Oncogenomics and epigenomics of invasive lobular breast cancer.
Supervisors: Prof Melissa Southey, Dr Daniel Park.
Invasive lobular breast cancer (LBC) is the second most frequently diagnosed histologic subtype of invasive breast cancer (10-15% of all cases). There is considerable evidence for increased familial risk for lobular breast cancer. Relatives of lobular breast cancer cases have an increased risk of lobular breast cancer (familial relative risk 4.51 95% CI 2.79-6.89) and a risk of any breast cancer of (2.47 95% CI 2.12-2.85). Both these estimates are significantly greater than the all breast cancer familial relative risk estimates. This evidence strongly supports that lobular breast cancer has a heritable component and may represent a (more) genetically homogeneous form of breast cancer.
Mutations in BRCA2 and CDH1 have been associated with increased incidence of invasive lobular breast cancer but the genetic risk factors associated with the vast majority of multiple-case lobular breast cancer families remain unidentified.

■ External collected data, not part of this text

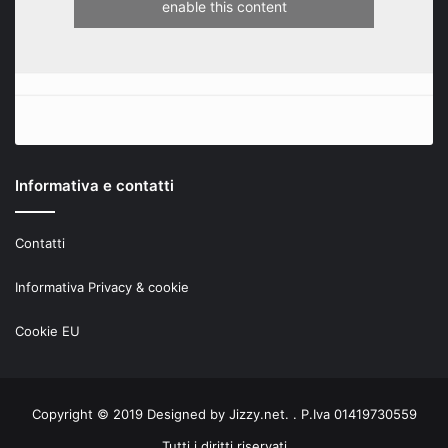
enable this content
Informativa e contatti
Contatti
Informativa Privacy & cookie
Cookie EU
Copyright © 2019 Designed by
Jizzy.net
. . P.Iva 01419730559
Tutti i diritti riservati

This project aims to identify high-risk genes for lobular breast cancer via an integrated oncogenomic and epigenomic based approach utilising resources from multiple-case lobular breast cancer families and early onset cases of lobular breast cancer. This study will also identify key molecular somatic drivers of lobular breast cancer and improve prevention and treatment strategies for this important breast cancer subtype.
Skills and techniques: This project will utilise whole genome sequencing, expression profiling, genome-wide methylation profiling, bisulphite sequencing, IHC, bioinformatics, histopathology, somatic mutation testing.
Key-words: lobular breast cancer, oncogenomics, epigenomics, familial cancer, heritable cancer risk, bioinformatics, data integration, clinical genetics, genomics, epigenomics, molecular oncology, cancer cell biology.
Target Students: Honours, PhD/postgraduate.